WASHINGTON — President Trump has governed five months under a cloud of questions about his relationship with Russian President Vladimir Putin, yet the two men will meet next week for the first time, on the sidelines of the G20 summit of world leaders in Hamburg, Germany.
White House officials on Thursday confirmed plans for the private meeting but said no decisions had been made about the topics Trump will raise. So it’s unclear whether the men will discuss Russia’s electionyear cyberattacks that are the focus of criminal and congressional investigations.
“Our relationship with Russia is not different from any other country in terms of us communicating with them, really, what our concerns are, where we see problems in the relationship but also opportunities,” said Trump’s national security advisor, H.R. McMaster.
McMaster said he expected the two men to have “a broad, wide-ranging discussion” about problems in the relationship but also about where the U.S. and Russia have “common interests.”
“There’s no specific agenda,” McMaster said. “It’s really going to be whatever the president wants to talk about,” he added.
The White House has refused to say whether Trump would sign legislation with new sanctions on Russia for meddling in the elections by hacking, including into some states’ voting systems, and by spreading false news.
But Treasury Secretary Steven Mnuchin indicated the existing restrictions against Russia were sufficient. “We’ve got plenty of those as well,” Mnuchin said.
Trump will also meet with the leaders of China, Germany, Japan, South Korea, Mexico, Indonesia, Singapore and other countries during the summit of 20 major world economies.

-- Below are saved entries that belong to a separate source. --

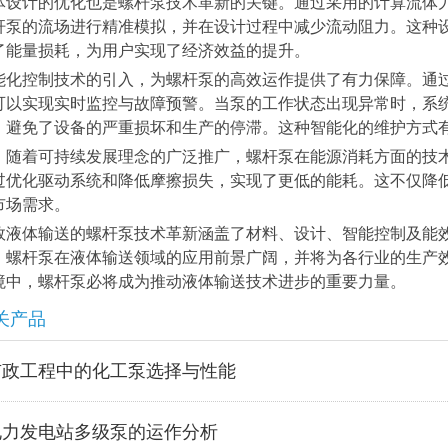
体设计的优化也是螺杆泵技术革新的关键。通过采用的计算流体力
杆泵的流场进行精准模拟，并在设计过程中减少流动阻力。这种
了能量损耗，为用户实现了经济效益的提升。
能化控制技术的引入，为螺杆泵的高效运作提供了有力保障。通
可以实现实时监控与故障预警。当泵的工作状态出现异常时，系
，避免了设备的严重损坏和生产的停滞。这种智能化的维护方式
，随着可持续发展理念的广泛推广，螺杆泵在能源消耗方面的技
过优化驱动系统和降低摩擦损失，实现了更低的能耗。这不仅降
市场需求。
效液体输送的螺杆泵技术革新涵盖了材料、设计、智能控制及能
，螺杆泵在液体输送领域的应用前景广阔，并将为各行业的生产
境中，螺杆泵必将成为推动液体输送技术进步的重要力量。
关产品
市政工程中的化工泵选择与性能
电力发电站多级泵的运作分析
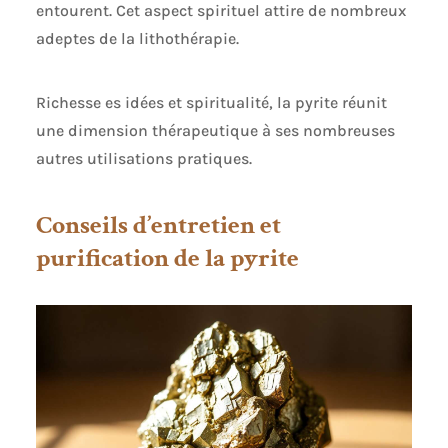
entourent. Cet aspect spirituel attire de nombreux
adeptes de la lithothérapie.
Richesse es idées et spiritualité, la pyrite réunit
une dimension thérapeutique à ses nombreuses
autres utilisations pratiques.
Conseils d’entretien et
purification de la pyrite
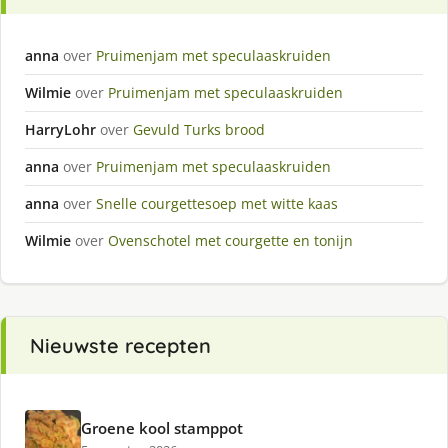
anna
over
Pruimenjam met speculaaskruiden
Wilmie
over
Pruimenjam met speculaaskruiden
HarryLohr
over
Gevuld Turks brood
anna
over
Pruimenjam met speculaaskruiden
anna
over
Snelle courgettesoep met witte kaas
Wilmie
over
Ovenschotel met courgette en tonijn
Nieuwste recepten
Groene kool stamppot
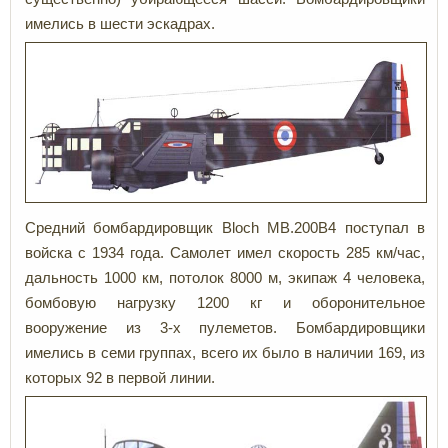
имелись в шести эскадрах.
Средний бомбардировщик Bloch MB.200B4 поступал в
войска с 1934 года. Самолет имел скорость 285 км/час,
дальность 1000 км, потолок 8000 м, экипаж 4 человека,
бомбовую нагрузку 1200 кг и оборонительное
вооружение из 3-х пулеметов. Бомбардировщики
имелись в семи группах, всего их было в наличии 169, из
которых 92 в первой линии.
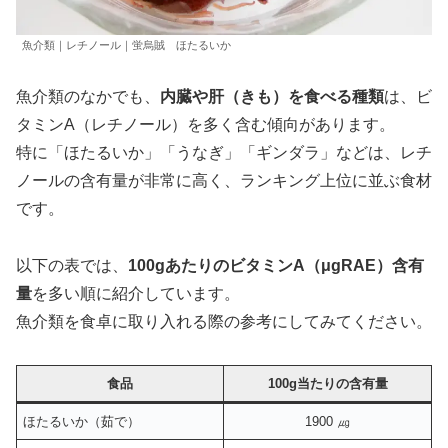
魚介類｜レチノール｜蛍烏賊 ほたるいか
魚介類のなかでも、
内臓や肝（きも）を食べる種類
は、ビ
タミンA（レチノール）を多く含む傾向があります。
特に「ほたるいか」「うなぎ」「ギンダラ」などは、レチ
ノールの含有量が非常に高く、ランキング上位に並ぶ食材
です。
以下の表では、
100gあたりのビタミンA（μgRAE）含有
量
を多い順に紹介しています。
魚介類を食卓に取り入れる際の参考にしてみてください。
食品
100g当たりの含有量
ほたるいか（茹で）
1900 ㎍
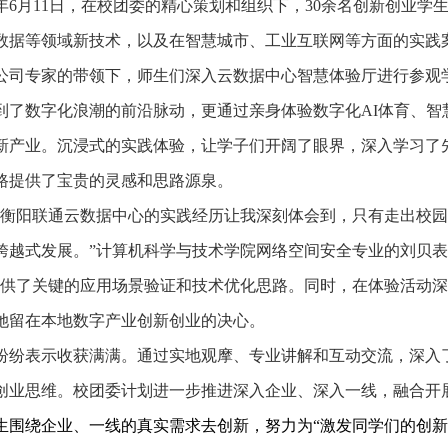
25年6月11日，在校团委的精心策划和组织下，30余名创新创业
数据等领域新技术，以及在智慧城市、工业互联网等方面的实践
公司专家的带领下，师生们深入云数据中心智慧体验厅进行参观
到了数字化浪潮的前沿脉动，更通过亲身体验数字化AI体育、智
新产业。沉浸式的实践体验，让学子们开阔了眼界，深入学习了
路提供了宝贵的灵感和思路源泉。
在衡阳联通云数据中心的实践经历让我深刻体会到，只有走出校
跨越式发展。”计算机科学与技术学院网络空间安全专业的刘贝表
提供了关键的应用场景验证和技术优化思路。同时，在体验活动
她留在本地数字产业创新创业的决心。
纷纷表示收获满满。通过实地观摩、专业讲解和互动交流，深入
创业思维。校团委计划进一步推进深入企业、深入一线，融合开
生围绕企业、一线的真实需求去创新，努力为“激发同学们的创新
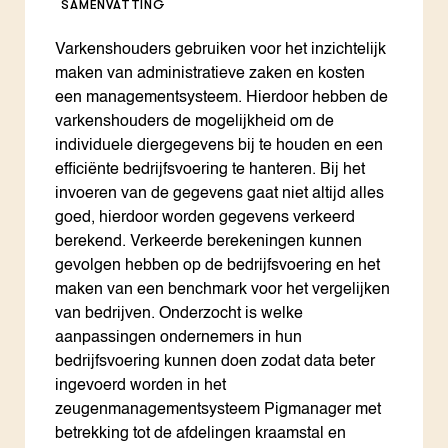
SAMENVATTING
Varkenshouders gebruiken voor het inzichtelijk
maken van administratieve zaken en kosten
een managementsysteem. Hierdoor hebben de
varkenshouders de mogelijkheid om de
individuele diergegevens bij te houden en een
efficiënte bedrijfsvoering te hanteren. Bij het
invoeren van de gegevens gaat niet altijd alles
goed, hierdoor worden gegevens verkeerd
berekend. Verkeerde berekeningen kunnen
gevolgen hebben op de bedrijfsvoering en het
maken van een benchmark voor het vergelijken
van bedrijven. Onderzocht is welke
aanpassingen ondernemers in hun
bedrijfsvoering kunnen doen zodat data beter
ingevoerd worden in het
zeugenmanagementsysteem Pigmanager met
betrekking tot de afdelingen kraamstal en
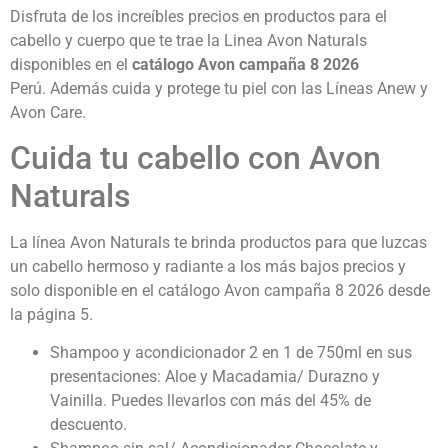
Disfruta de los increíbles precios en productos para el
cabello y cuerpo que te trae la Linea Avon Naturals
disponibles en el
catálogo Avon campaña 8 2026
Perú.
Además cuida y protege tu piel con las Líneas Anew y
Avon Care.
Cuida tu cabello con Avon
Naturals
La línea Avon Naturals te brinda productos para que luzcas
un cabello hermoso y radiante a los más bajos precios y
solo disponible en el catálogo Avon campaña 8 2026 desde
la página 5.
Shampoo y acondicionador 2 en 1 de 750ml en sus
presentaciones: Aloe y Macadamia/ Durazno y
Vainilla. Puedes llevarlos con más del 45% de
descuento.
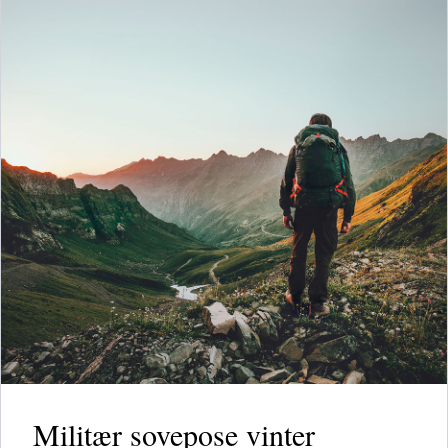
Militær sovepose vinter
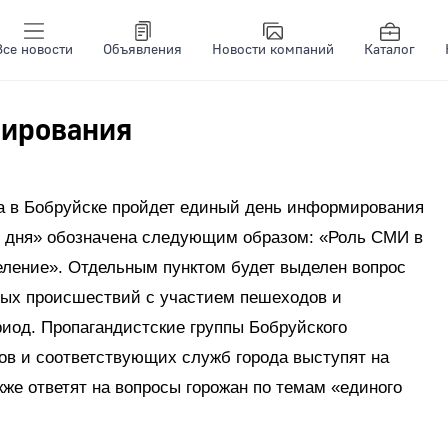
Все новости
Объявления
Новости компаний
Каталог
мирования
ца в Бобруйске пройдет единый день информирования
го дня» обозначена следующим образом: «Роль СМИ в
ление». Отдельным пунктом будет выделен вопрос
ных происшествий с участием пешеходов и
иод. Пропагандистские группы Бобруйского
ов и соответствующих служб города выступят на
кже ответят на вопросы горожан по темам «единого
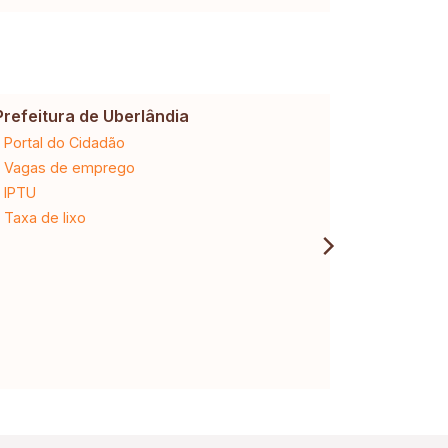
Prefeitura de Uberlândia
Cemig
Portal do Cidadão
2ª via da 
Vagas de emprego
Ligação n
IPTU
Desligam
Taxa de lixo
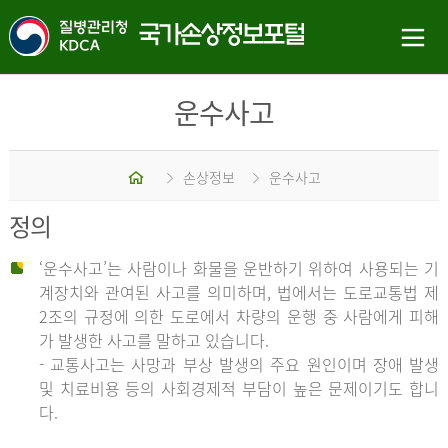
운수사고
홈
손상정보
운수사고
정의
‘운수사고’는 사람이나 화물을 운반하기 위하여 사용되는 기
계장치와 관여된 사고를 의미하며, 법에서는 도로교통법 제
2조의 규정에 의한 도로에서 차량의 운행 중 사람에게 피해
가 발생한 사고를 말하고 있습니다.
- 교통사고는 사망과 부상 발생의 주요 원인이며 장애 발생
및 치료비용 등의 사회경제적 부담이 높은 문제이기도 합니
다.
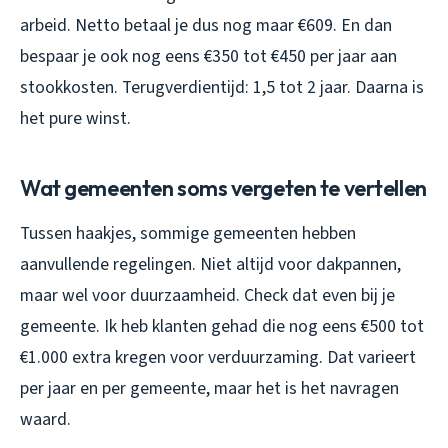
arbeid. Netto betaal je dus nog maar €609. En dan
bespaar je ook nog eens €350 tot €450 per jaar aan
stookkosten. Terugverdientijd: 1,5 tot 2 jaar. Daarna is
het pure winst.
Wat gemeenten soms vergeten te vertellen
Tussen haakjes, sommige gemeenten hebben
aanvullende regelingen. Niet altijd voor dakpannen,
maar wel voor duurzaamheid. Check dat even bij je
gemeente. Ik heb klanten gehad die nog eens €500 tot
€1.000 extra kregen voor verduurzaming. Dat varieert
per jaar en per gemeente, maar het is het navragen
waard.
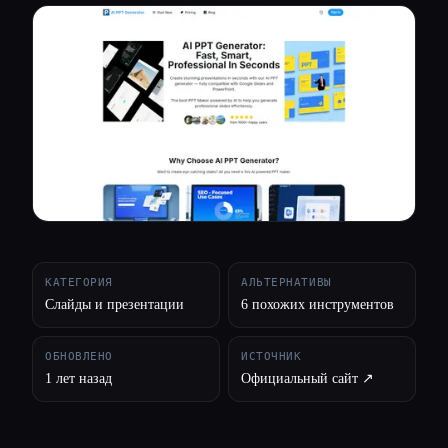
Все категории
О нас
КАТЕГОРИЯ
АЛЬТЕРНАТИВЫ
Слайды и презентации
6 похожих инструментов
ОБНОВЛЕНО
ИСТОЧНИК
1 лет назад
Официальный сайт ↗︎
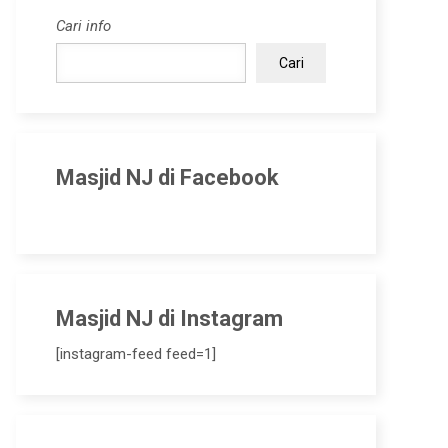
Cari info
Cari
Masjid NJ di Facebook
Masjid NJ di Instagram
[instagram-feed feed=1]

Trump’s director of the White House National Economic Council, Gary Cohn, said the meeting would fall short of a typical “bilateral” discussion between the American president and the head of another country, but would be more than what’s known in diplomacy-speak as a “pull aside” — a quick, informal get-together on the edge of a conference.
Trump’s scheduled meeting with Putin in Hamburg places added significance on his stop in Poland next Wednesday.
In Warsaw, McMaster said, Trump intends to bolster U.S. relationships with Poland and other central European and Baltic states that were once in Moscow’s orbit under the Soviet Union, but now rely on the North Atlantic Treaty Organization and the U.S. to counter pressure from Russia. Trump’s meetings there seem designed to strengthen his hand with Putin.
McMaster called Poland “a front-line NATO nation with regards to the eastern flank,” noting that it sent troops to fight alongside the U.S. in Afghanistan and Iraq and has exceeded its pledge on NATO defense spending.